È scontro totale nel Movimento 5 Stelle tra i fedelissimi di Giuseppe Conte e gli scissionisti legati a Luigi Di Maio. Secondo quanto riporta Repubblica, il Movimento sta preparando nuove regole per gli eletti e per gli ex parlamentari. Chi non risulta più iscritto dovrà restituire i 30mila euro di trattamento di fine mandato. Sarebbero previste anche non meglio precisate “azioni di recupero”. Il leader pentastellato Conte lancia così una nuova sfida al suo rivale, l’ex ministro degli Esteri Di Maio.
Dopo la drammatica rottura avvenuta nel M5S, con la scissione proclamata da Di Maio poco prima della caduta del governo Draghi, era inevitabile che lo scontro con Giuseppe Conte dovesse portare conseguenze spiacevoli.
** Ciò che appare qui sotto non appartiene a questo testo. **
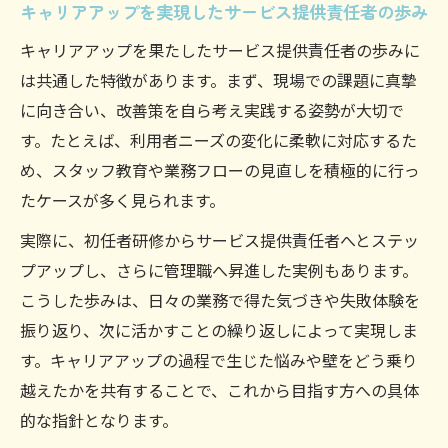
キャリアアップを実現したサービス提供責任者の歩み
キャリアアップを果たしたサービス提供責任者の歩みに
は共通した特徴があります。まず、現場での課題に真摯
に向き合い、改善策を自ら考え実践する姿勢が大切で
す。たとえば、利用者ニーズの変化に柔軟に対応するた
め、スタッフ教育や業務フローの見直しを積極的に行っ
たケースが多く見られます。
実際に、初任者研修からサービス提供責任者へとステッ
プアップし、さらに管理職へ昇進した実例もあります。
こうした歩みは、日々の業務で得た気づきや失敗体験を
振り返り、次に活かすことの繰り返しによって実現しま
す。キャリアアップの過程で生じた悩みや壁をどう乗り
越えたかを共有することで、これから目指す方への具体
的な指針となります。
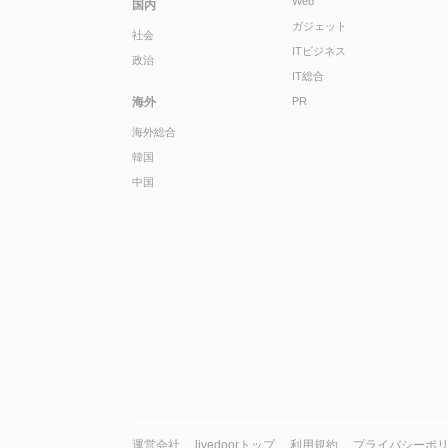
Web
国内
ガジェット
社会
ITビジネス
政治
IT総合
海外
PR
海外総合
韓国
中国
運営会社
livedoorトップ
利用規約
プライバシーポ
Come appena accennato, infatti, i vertici del Movimento targato Conte stanno preparando le nuove regole sul trattamento economico di parlamentari ed ex onorevoli. E, secondo Repubblica, nelle bozze spunta una clausola che riguarda deputati e senatori non più iscritti al M5S, come appunto i dimaiani.
A fare gola è il cosiddetto trattamento di fine mandato riservato ai parlamentari. Un gruzzoletto di circa 45mila euro destinato agli onorevoli giunti a fine legislatura e non rieletti. Secondo quanto si apprende, chi è rimasto nel movimento senza rientrare in Parlamento, come nel caso di big come Paola Taverna, Roberto Fico e Vito Crimi, dovrebbe restituire soltanto il 20% del bonifico ricevuto. Discorso diverso però per chi ha deciso di mollare il M5S. In questo caso si potranno trattenere non più di 15mila euro, mentre tutti gli altri dovrebbero finire nelle casse grilline.
Non solo Di Maio dunque, ma anche esponenti ex grillini come Lucia Azzolina e Sergio Battelli dovrebbero restituire buona parte del loro trattamento di fine mandato. Proprio l’ex ministro degli Esteri, interpellato sulla questione, fa sapere di “non avere ricevuto alcuna somma relativa al Ttfr” e che quando ciò accadrà “comunicherà le modalità con cui aiuterà la collettività”. L’iniziativa dei vertici pentastellati si spiega con il fatto che, rispetto alle scorse legislature, il numero dei parlamentari si è ridotto sensibilmente (oggi sono 80). Sarebbe dunque necessaria una redistribuzione dei fondi per finanziare il partito. E i versamenti a cui i parlamentari sono tenuti rappresentano una bella fetta dell’autofinanziamento del M5S.